SANTIAGO, Jan. 23 (Xinhua) -- Latin American, Caribbean and European leaders are set to meet here on Saturday and Sunday and are expected to push ahead the "strategic alliance" they initiated 14 years ago.
At a bi-regional summit held in Rio de Janeiro in 1999, Europe and Latin America forged an ambitious "strategic alliance" to strengthen economic and trade cooperation based on broad political dialogue.
The alliance, however, stumbled due to the global economic crisis, which now is an overriding reason for both sides to work together to face the challenges of the 21st century.
The 2008 crisis, which was born in the United States and had spread to the rest of the world, marked the end of a period of economic expansion and the beginning of an era of financial insecurity and instability that has impacted Europe and, to a lesser degree, Latin America.

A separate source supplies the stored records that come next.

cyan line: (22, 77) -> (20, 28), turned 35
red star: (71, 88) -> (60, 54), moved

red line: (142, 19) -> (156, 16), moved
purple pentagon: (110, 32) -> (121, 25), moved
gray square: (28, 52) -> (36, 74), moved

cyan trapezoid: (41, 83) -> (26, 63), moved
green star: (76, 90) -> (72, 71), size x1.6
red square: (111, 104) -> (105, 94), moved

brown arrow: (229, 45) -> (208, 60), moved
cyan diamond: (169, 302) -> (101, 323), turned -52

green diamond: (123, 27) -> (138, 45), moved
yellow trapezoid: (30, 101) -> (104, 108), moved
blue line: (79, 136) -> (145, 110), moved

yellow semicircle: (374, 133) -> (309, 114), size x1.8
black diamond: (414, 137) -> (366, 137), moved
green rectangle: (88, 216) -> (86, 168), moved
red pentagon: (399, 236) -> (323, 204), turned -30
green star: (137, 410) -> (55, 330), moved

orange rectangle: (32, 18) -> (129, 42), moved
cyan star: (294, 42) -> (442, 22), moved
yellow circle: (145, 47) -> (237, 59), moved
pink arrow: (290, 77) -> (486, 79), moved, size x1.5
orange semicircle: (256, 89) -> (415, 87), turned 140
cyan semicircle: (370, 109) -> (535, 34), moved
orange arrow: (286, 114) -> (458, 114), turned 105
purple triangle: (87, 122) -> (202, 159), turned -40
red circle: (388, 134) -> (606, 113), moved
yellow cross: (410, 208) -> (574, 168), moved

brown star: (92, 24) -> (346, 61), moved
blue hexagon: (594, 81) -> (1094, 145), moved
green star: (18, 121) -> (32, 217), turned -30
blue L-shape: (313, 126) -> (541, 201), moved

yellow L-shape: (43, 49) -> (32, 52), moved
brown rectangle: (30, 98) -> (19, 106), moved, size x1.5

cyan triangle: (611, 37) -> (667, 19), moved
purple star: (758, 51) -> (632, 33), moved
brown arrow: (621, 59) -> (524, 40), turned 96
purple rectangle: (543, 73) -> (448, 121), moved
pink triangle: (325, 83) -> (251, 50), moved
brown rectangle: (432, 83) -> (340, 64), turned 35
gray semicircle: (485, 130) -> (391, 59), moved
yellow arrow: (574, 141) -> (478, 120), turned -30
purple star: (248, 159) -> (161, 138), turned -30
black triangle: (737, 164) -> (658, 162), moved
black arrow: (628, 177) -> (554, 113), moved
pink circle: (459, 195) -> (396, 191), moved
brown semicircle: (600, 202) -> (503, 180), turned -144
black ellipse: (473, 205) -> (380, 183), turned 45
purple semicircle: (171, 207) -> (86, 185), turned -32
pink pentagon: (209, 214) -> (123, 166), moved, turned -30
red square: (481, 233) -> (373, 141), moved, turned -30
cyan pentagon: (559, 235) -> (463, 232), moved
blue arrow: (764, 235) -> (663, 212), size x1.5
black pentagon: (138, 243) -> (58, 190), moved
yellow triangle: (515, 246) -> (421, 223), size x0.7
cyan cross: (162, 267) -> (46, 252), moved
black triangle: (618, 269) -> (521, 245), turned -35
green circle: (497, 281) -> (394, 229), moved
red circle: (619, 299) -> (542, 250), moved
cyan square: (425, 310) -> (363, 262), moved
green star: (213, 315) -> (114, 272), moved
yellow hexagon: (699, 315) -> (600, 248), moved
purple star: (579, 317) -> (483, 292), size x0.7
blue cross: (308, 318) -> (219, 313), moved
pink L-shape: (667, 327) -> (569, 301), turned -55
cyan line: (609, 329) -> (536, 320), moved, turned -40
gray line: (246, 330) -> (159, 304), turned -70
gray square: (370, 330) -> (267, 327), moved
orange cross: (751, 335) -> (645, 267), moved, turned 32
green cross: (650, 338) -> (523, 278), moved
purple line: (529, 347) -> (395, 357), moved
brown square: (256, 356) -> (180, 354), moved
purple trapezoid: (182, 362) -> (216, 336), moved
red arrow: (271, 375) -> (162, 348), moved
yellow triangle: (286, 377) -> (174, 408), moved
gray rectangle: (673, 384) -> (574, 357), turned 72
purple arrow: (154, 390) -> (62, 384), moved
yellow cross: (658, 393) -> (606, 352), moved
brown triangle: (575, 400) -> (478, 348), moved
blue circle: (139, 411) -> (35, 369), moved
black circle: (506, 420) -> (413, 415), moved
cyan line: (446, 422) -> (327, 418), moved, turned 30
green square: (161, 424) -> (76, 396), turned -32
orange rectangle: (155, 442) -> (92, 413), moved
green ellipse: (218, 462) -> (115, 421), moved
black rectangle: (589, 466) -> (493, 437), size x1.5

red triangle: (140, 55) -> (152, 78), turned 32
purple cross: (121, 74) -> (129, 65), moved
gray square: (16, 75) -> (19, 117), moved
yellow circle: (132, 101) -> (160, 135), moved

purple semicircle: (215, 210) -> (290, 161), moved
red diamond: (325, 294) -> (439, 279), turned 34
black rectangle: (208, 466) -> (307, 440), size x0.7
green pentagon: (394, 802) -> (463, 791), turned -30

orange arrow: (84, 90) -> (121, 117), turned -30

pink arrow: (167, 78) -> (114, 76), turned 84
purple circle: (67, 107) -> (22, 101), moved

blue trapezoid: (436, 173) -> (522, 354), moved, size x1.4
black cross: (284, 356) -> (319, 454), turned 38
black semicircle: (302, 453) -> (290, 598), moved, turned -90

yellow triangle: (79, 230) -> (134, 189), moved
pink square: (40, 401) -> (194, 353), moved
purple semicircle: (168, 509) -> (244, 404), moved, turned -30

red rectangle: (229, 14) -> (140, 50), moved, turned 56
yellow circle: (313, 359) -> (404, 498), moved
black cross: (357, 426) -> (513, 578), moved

While the EU is trying to prop up its economy, uncertainty and insecurity persist, affecting the entire eurozone, especially Spain and Portugal, the two countries with the strongest ties to Latin America.
Latin America and Europe have more than 500 years of shared history and culture due to the old-time colonial explorations of Spain and Portugal, making the two regions' economies and politics closely linked.
Among Europe's biggest hurdles are how to find new sources for economic growth and how to pay off sizeable public and private debts, while guaranteeing the supply of goods. This is where Latin American countries can offer significant opportunities.
Latin America and the Caribbean have managed to dodge the full weight of the economic crisis, the worst since the Great Depression of the 1930s, giving the region great opportunities to consolidate its strategic alliance with Europe.